[Fwd: User account ( hacked ) of FC6 System]
Les Mikesell
lesmikesell at gmail.com
Thu Feb 8 14:01:33 UTC 2007
edwardspl at ita.org.mo wrote:
>>> chmod g+rwx ( What number of g+rwx, eg : ?77 ) /home/edward
>>
>> You can use the symbolic form literally. I think it's easier to
>> understand. Let the computer do the binary/octal math.
>> g+rwx means add the read, write, and execute bits for the group.
>
> But I want to know what no of g+rwx...
The + means it is added to the bits already permitted.

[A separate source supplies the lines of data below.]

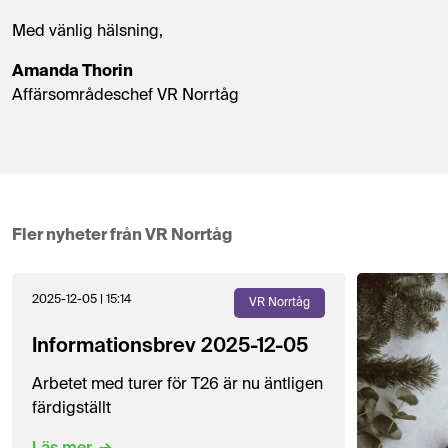
Med vänlig hälsning,
Amanda Thorin
Affärsområdeschef VR Norrtåg
Fler nyheter från VR Norrtåg
2025-12-05 | 15:14
VR Norrtåg
Informationsbrev 2025-12-05
Arbetet med turer för T26 är nu äntligen
färdigställt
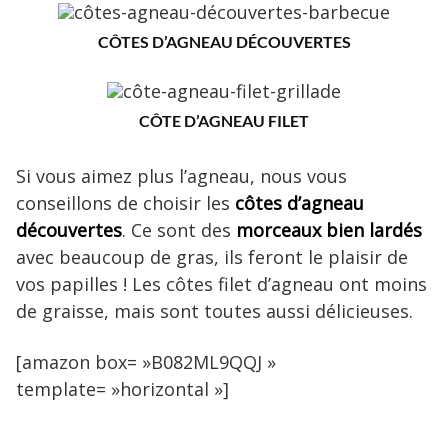
CÔTES D’AGNEAU DÉCOUVERTES
CÔTE D’AGNEAU FILET
Si vous aimez plus l’agneau, nous vous
conseillons de choisir les
côtes d’agneau
découvertes
. Ce sont des
morceaux bien lardés
avec beaucoup de gras, ils feront le plaisir de
vos papilles ! Les côtes filet d’agneau ont moins
de graisse, mais sont toutes aussi délicieuses.
[amazon box= »B082ML9QQJ »
template= »horizontal »]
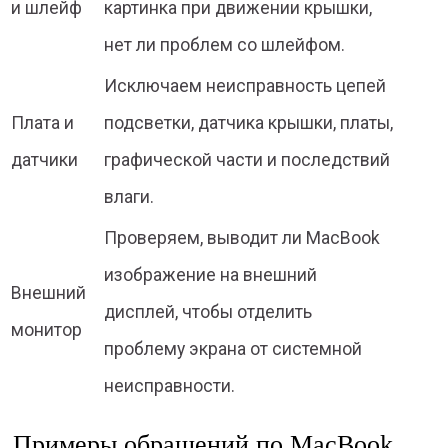
и шлейф
картинка при движении крышки,
нет ли проблем со шлейфом.
Исключаем неисправность цепей
Плата и
подсветки, датчика крышки, платы,
датчики
графической части и последствий
влаги.
Проверяем, выводит ли MacBook
изображение на внешний
Внешний
дисплей, чтобы отделить
монитор
проблему экрана от системной
неисправности.
Примеры обращений по MacBook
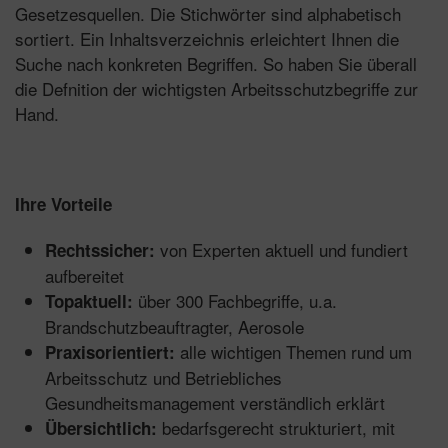
Gesetzesquellen. Die Stichwörter sind alphabetisch
sortiert. Ein Inhaltsverzeichnis erleichtert Ihnen die
Suche nach konkreten Begriffen. So haben Sie überall
die Defnition der wichtigsten Arbeitsschutzbegriffe zur
Hand.
Ihre Vorteile
von Experten aktuell und fundiert
Rechtssicher:
aufbereitet
über 300 Fachbegriffe, u.a.
Topaktuell:
Brandschutzbeauftragter, Aerosole
alle wichtigen Themen rund um
Praxisorientiert:
Arbeitsschutz und Betriebliches
Gesundheitsmanagement verständlich erklärt
bedarfsgerecht strukturiert, mit
Übersichtlich:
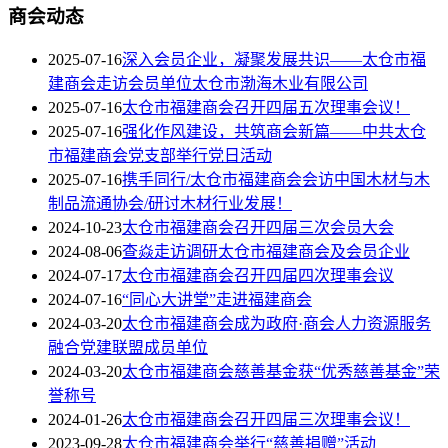
商会动态
2025-07-16
深入会员企业，凝聚发展共识——太仓市福
建商会走访会员单位太仓市渤海木业有限公司
2025-07-16
太仓市福建商会召开四届五次理事会议！
2025-07-16
强化作风建设，共筑商会新篇——中共太仓
市福建商会党支部举行党日活动
2025-07-16
携手同行/太仓市福建商会会访中国木材与木
制品流通协会/研讨木材行业发展！
2024-10-23
太仓市福建商会召开四届三次会员大会
2024-08-06
查焱走访调研太仓市福建商会及会员企业
2024-07-17
太仓市福建商会召开四届四次理事会议
2024-07-16
“同心大讲堂”走进福建商会
2024-03-20
太仓市福建商会成为政府·商会人力资源服务
融合党建联盟成员单位
2024-03-20
太仓市福建商会慈善基金获“优秀慈善基金”荣
誉称号
2024-01-26
太仓市福建商会召开四届三次理事会议！
2023-09-28
太仓市福建商会举行“慈善捐赠”活动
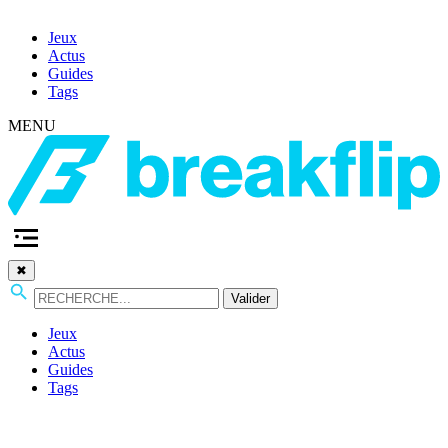
Jeux
Actus
Guides
Tags
MENU
✖
Valider
Jeux
Actus
Guides
Tags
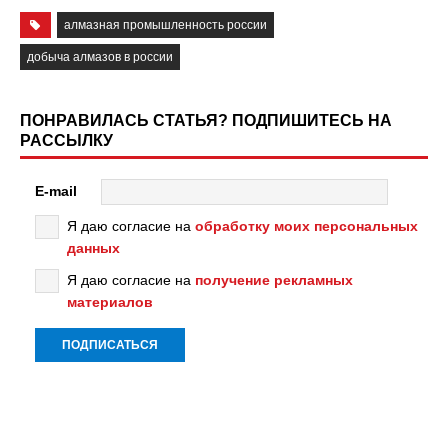
алмазная промышленность россии
добыча алмазов в россии
ПОНРАВИЛАСЬ СТАТЬЯ? ПОДПИШИТЕСЬ НА
РАССЫЛКУ
E-mail
Я даю согласие на
обработку моих персональных
данных
Я даю согласие на
получение рекламных
материалов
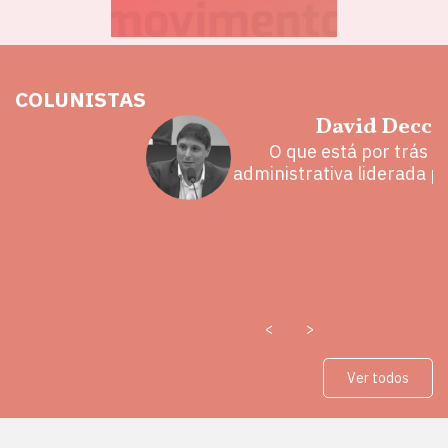
COLUNISTAS
hoz
David Decca
eita e a
O que está por trás 
 mal
administrativa liderada p
<
>
Ver todos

Look at them as
groups of 3 bits in binary and take the octal value.
user group other
rwx rwx rwx
You'll start with a home dir having rwx --- --- so that's 111 000 000
binary or 700 octal.
Add the group rwx and you get 111 111 000 or 770 octal
>>> chmod +t ( What number of +t ) /home/edward
That's one more bit to the left, 1 000 000 000 binary, so 1000 octal.
Add that to what you have.
>> Same here, you can type it that way and it means add the "sticky" bit.
>
> Also want to know...
Altogether, the octal value for the mode ends up at 1770. But, as I
said before the computer does a better job of thinking in octal.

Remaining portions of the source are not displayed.